Pada penelitian yang dilakukan oleh Hasegawa,dkk (2004), musik klasik
dapat meningkatkan sekresi saliva pada partisipan dengan usia rata-rata 25 tahun,
yang sebelumnya diberikan stressor. Jumlah sekresi saliva cenderung meningkat
melalui sistem saraf parasimpatis.. Dinyatakan bahwa corticotrophin releasing
7
hormone (CRH) mengaktifkan sistem sympathetic-adrenal medullary. Dengan
memberikan musik maka akan menghambat pelepasan CRH oleh hipotalamus,
sehingga sistem saraf simpatis menjadi inaktif. Oleh karena itu, maka disimpulkan
bahwa peningkatan jumlah sekresi saliva karena sistem saraf simpatis inaktif.
Bali sebagai pulau yang kaya akan seni juga memiliki musik tradisional yang
beraneka ragam. Dalam mendiskusikan kesenian Bali, perhatian orang tidak
pernah lepas dari seni kerawitan khususnya gamelan. Hal ini disebabkan karena di
Bali hingga saat ini terdapat puluhan jenis perangkat gamelan, dimana salah
satunya adalah gamelan Semar Pegulingan Saih Pitu (Sugiartha, 2008).

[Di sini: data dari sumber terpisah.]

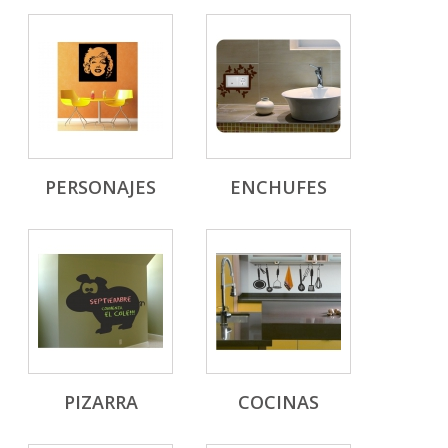
PERSONAJES
ENCHUFES
PIZARRA
COCINAS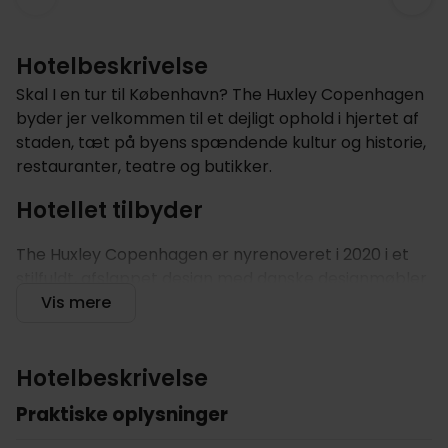
Hotelbeskrivelse
Skal I en tur til København? The Huxley Copenhagen
byder jer velkommen til et dejligt ophold i hjertet af
staden, tæt på byens spændende kultur og historie,
restauranter, teatre og butikker.
Hotellet tilbyder
The Huxley Copenhagen er nyrenoveret i 2020 i et
stilfuldt, afslappet design med danske designmøbler
lavet specielt til hotellet. Når I ankommer, kan I nyde
Vis mere
en gratis drink, eller en kop varm kaffe eller the, som
en del af pakken. Start dagen godt med hotellets
varierede og lækre morgenmad, inden Københavns
Hotelbeskrivelse
overflødighedshorn venter: Efter fem minutter på
Praktiske oplysninger
gåben, er I på strøget. To gader væk finder I Nyhavn
med spændende cafeer og restauranter. Hotellet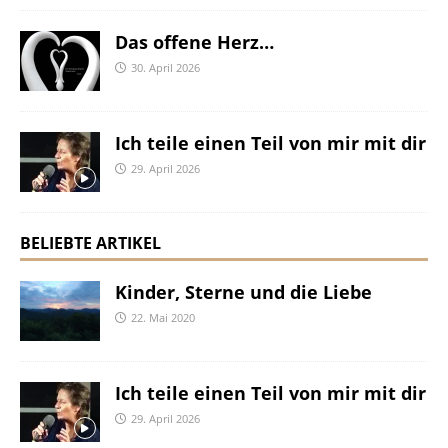
Das offene Herz…
30. April 2026
Ich teile einen Teil von mir mit dir
29. April 2026
BELIEBTE ARTIKEL
Kinder, Sterne und die Liebe
22. Mai 2020
Ich teile einen Teil von mir mit dir
29. April 2026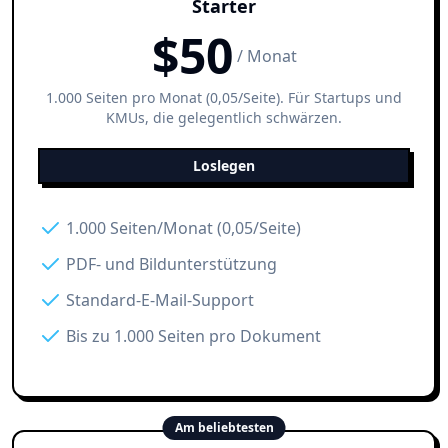
Starter
$
50
/ Monat
1.000 Seiten pro Monat (0,05/Seite). Für Startups und
KMUs, die gelegentlich schwärzen.
Loslegen
1.000 Seiten/Monat (0,05/Seite)
PDF- und Bildunterstützung
Standard-E-Mail-Support
Bis zu 1.000 Seiten pro Dokument
Am beliebtesten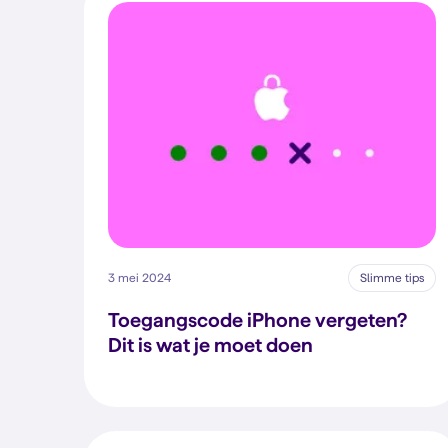
3 mei 2024
Slimme tips
Toegangscode iPhone vergeten?
Dit is wat je moet doen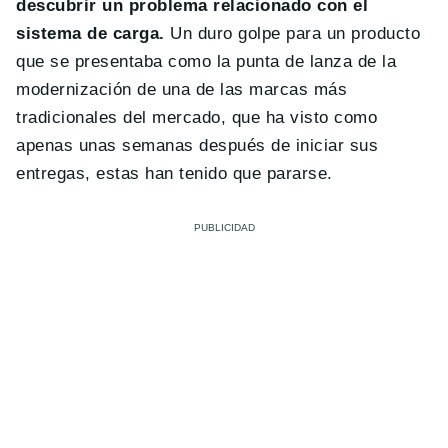
descubrir un problema relacionado con el
sistema de carga.
Un duro golpe para un producto
que se presentaba como la punta de lanza de la
modernización de una de las marcas más
tradicionales del mercado, que ha visto como
apenas unas semanas después de iniciar sus
entregas, estas han tenido que pararse.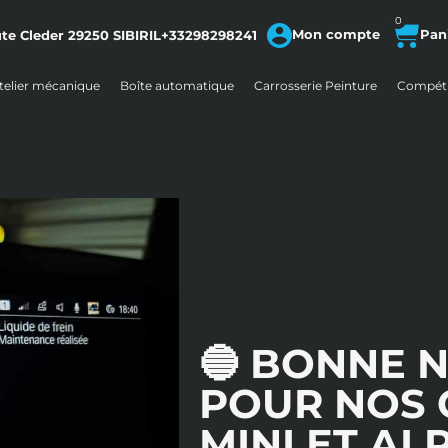
0
Mon compte
te Cleder
29250
SIBIRIL
+33298298241
telier mécanique
Boîte automatique
Carrosserie Peinture
Compéti
🔵 BONNE 
POUR NOS 
MINI ET AL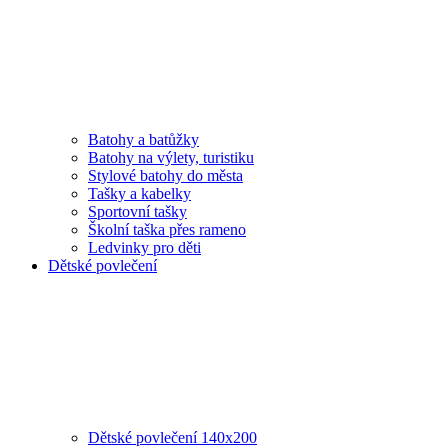
Batohy a batůžky
Batohy na výlety, turistiku
Stylové batohy do města
Tašky a kabelky
Sportovní tašky
Školní taška přes rameno
Ledvinky pro děti
Dětské povlečení
Dětské povlečení 140x200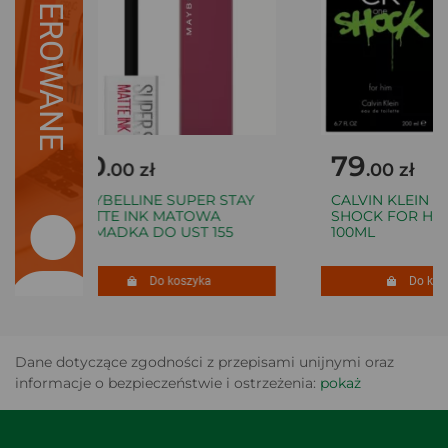
SUGEROWANE
30
79
.00 zł
.00 zł
MAYBELLINE SUPER STAY
CALVIN KLEIN CK
MATTE INK MATOWA
SHOCK FOR HIM 
POMADKA DO UST 155
100ML
Do koszyka
Do kosz
Dane dotyczące zgodności z przepisami unijnymi oraz
informacje o bezpieczeństwie i ostrzeżenia:
pokaż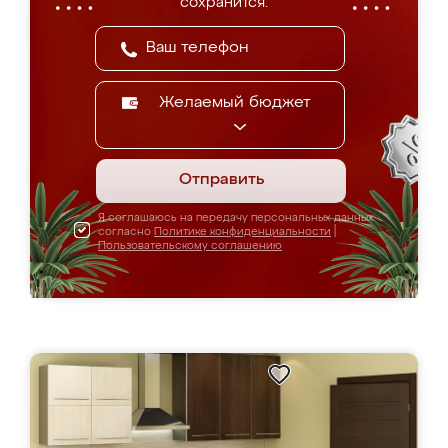
сохранится.
Желаемый бюджет
Отправить
Я соглашаюсь на передачу персональных данных
согласно
Политике конфиденциальности
|
Пользовательскому соглашению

Gamelan
Semar Pegulingan Saih Pitu memiliki sajian instrumental yang sarat bobot
musikal dengan variasi jelajah modulasinya dan merupakan seni karawitan yang
bernuansa klasik (Suartaya, 2004)
1.2 Rumusan Masalah
Bertitik tolak dari latar belakang di atas, maka permasalahan yang timbul
adalah:
1. Apakah musik klasik barat dapat meningkatkan sekresi saliva penderita
xerostomia?
2. Apakah musik tradisional bali dapat meningkatkan sekresi saliva penderita
xerostomia?
3. Manakah dari kedua jenis musik tersebut yang lebih baik dalam
meningkatkan sekresi saliva penderita xerostomia?
8
1.3 Tujuan Penelitian
1.3.1 Tujuan Umum
Untuk mengetahui pengaruh musik terhadap peningkatan sekresi saliva
penderita xerostomia
1.3.2 Tujuan Khusus
Adapun tujuan khusus dari penelitian ini adalah untuk mengetahui hal berikut
ini:
1. Pengaruh musik klasik barat terhadap peningkatan sekresi saliva penderita
xerostomia.
2. Pengaruh musik tradisional bali terhadap peningkatan sekresi saliva
penderita xerostomia.
3. Perbedaan dari kedua jenis musik tersebut dalam meningkatkan sekresi
saliva penderita xerostomia.
1.4 Manfaat Penelitian
1.4.1 Manfaat ilmiah
Informasi yang didapatkan menambah khasanah ilmu yang telah ada
khususnya pada penderita xerostomia dengan mendengarkan musik klasik barat
dan musik tradisional bali.
1.4.2 Manfaat praktis
1. Bagi penderita xerostomia agar dapat memilih mendengarkan musik yang
dapat meningkatkan sekresi salivanya sebagai perawatan alternatif.
2. Bagi dokter gigi agar lebih menyosialisasikan mendengarkan musik
sebagai perawatan alternatif pada penderita xerostomia.